Having sequential ID's is more than just a security risk, it's an information risk. Competitors can use them to estimate the size of your business, the number of customers you have, and all sorts of stuff.
This was used in the war to estimate the number of German tanks based on the sequential IDs
I’ve heard this argument many times, but I’ve never seen anyone actually post a reference to it happening (as in, a company finding and using this information; not the German tank problem).
To me, it reeks of solving imaginary problems while causing new ones.
Years ago I wrote a library that would exaggerate sequential IDs to make our SaaS platform appear more popular than it actually was to anyone trying to pay attention. Not sure if I’m proud of the hack or embarrassed. But of both I suppose.
but UUIDv7 isn’t sequential (unless I’m getting it mixed up). There’s just a time-based component which can make sorting really nice & some random bits at the end.
If you don’t let an attacker iterate your data, all they can tell is when the ID was created.
I vaguely remember somebody figuring out from photoshop activation IDs how many sales adobe was making and trading options around their earnings report with that information.
I don’t remember the details, so maybe it was something else and not photoshop/adobe.

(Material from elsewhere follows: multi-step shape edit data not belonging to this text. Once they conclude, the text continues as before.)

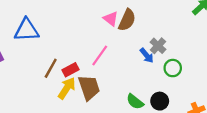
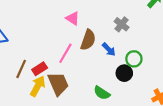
brown semicircle: (127, 20) -> (88, 40), moved
gray cross: (158, 46) -> (122, 24), moved
black circle: (160, 101) -> (124, 73), moved

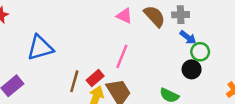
gray cross: (122, 24) -> (181, 15), turned -32
brown semicircle: (88, 40) -> (155, 16), moved, turned -54
blue arrow: (109, 49) -> (188, 37), moved

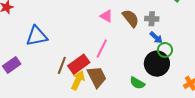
black circle: (192, 69) -> (157, 64), size x1.6
red rectangle: (95, 78) -> (79, 64), size x1.5

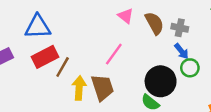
red rectangle: (79, 64) -> (45, 57), moved
black circle: (157, 64) -> (161, 81), moved
yellow arrow: (78, 80) -> (79, 88), turned -30

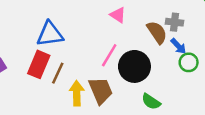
brown semicircle: (154, 23) -> (157, 32), moved
blue triangle: (38, 27) -> (50, 34), moved
red rectangle: (45, 57) -> (39, 64), turned -35
black circle: (161, 81) -> (134, 66), moved

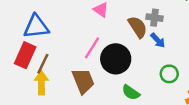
green circle: (189, 62) -> (169, 74), moved
yellow arrow: (77, 93) -> (41, 83), moved

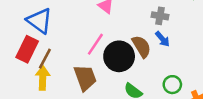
blue triangle: (36, 27) -> (39, 21), turned 40
brown semicircle: (138, 27) -> (141, 47), moved
green circle: (169, 74) -> (172, 85), moved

Depends on how far you get, I suppose. Wozniak's apple employee badge has ID #1 on it, and that's cool as heck. I also remember ICQ users sorting themselves based on how many digits their identifier had.
I agree just knowing the number is bad, but it also makes it easier to discover far worse problems as well.
My second job was for a company that provided internet enabled phone conferencing solutions (this was years before VoIP became widespread).
The customer ids were sequential. Couple that with an outright idiotic security flaw (the login process set the customer ID in a cookie and the app trusted it on ever subsequent request. Just the ID. Nothing else), I was able to iterate over all the customer ids and hand over a complete list of users to my boss to illustrate the problem, starting with a list of the accounts of the complete upper management.
They could have been used to spin up huge numbers of 30-person long distance conference calls at high costs (this company was building out nodes with 20,000 line pstn switches before they had customers... it was crazy, and they failed but would've failed far faster if that had been abused and they were on the hook for costs from their carriers)
Trusting that cookie was still stupid, but had it been a long random key it'd at least been a bit harder to discover and exploit (their next attempt was to base64 encode it and I had to explain why that didn't help; they then finally blowfish encrypted it, but without any time component, so still subject to replay attacks... I jumped at the first opportunity I got to get out of there)
Not disagreeing with the general concept - these IDs leak information - but these are sequential IDs, not auto-incrementing IDs. The leak is the time the ID was generated, not the volume of IDs generated.
That's still a competitive risk -- it does things like reveal if a given list of customers from recent orders/posts are all new customers or long-term customers.
Or from a list of most recently added customers/users, you can figure out the rate of signups.
Revealing timestamps is bad because it can reveal way too much information about the health of your business that you prefer to keep private, if a sequential list of ID's ever gets exposed (which is hard to prevent).
They can still find out through LinkedIn, ZoomInfo, BuiltWith, and any number of tools.
The tank problem doesn't fit when the incrementing value is time since epoch. Integers yeah, UUIDs, KSUIDS, or any other semi-ordered thing to make your database indexes less fragmented I haven't seen a real leak issue with those.
This was used in the war to estimate the number of German tanks based on the sequential IDs
https://en.wikipedia.org/wiki/German_tank_problem
So just for business intelligence you don't want to leak your IDs.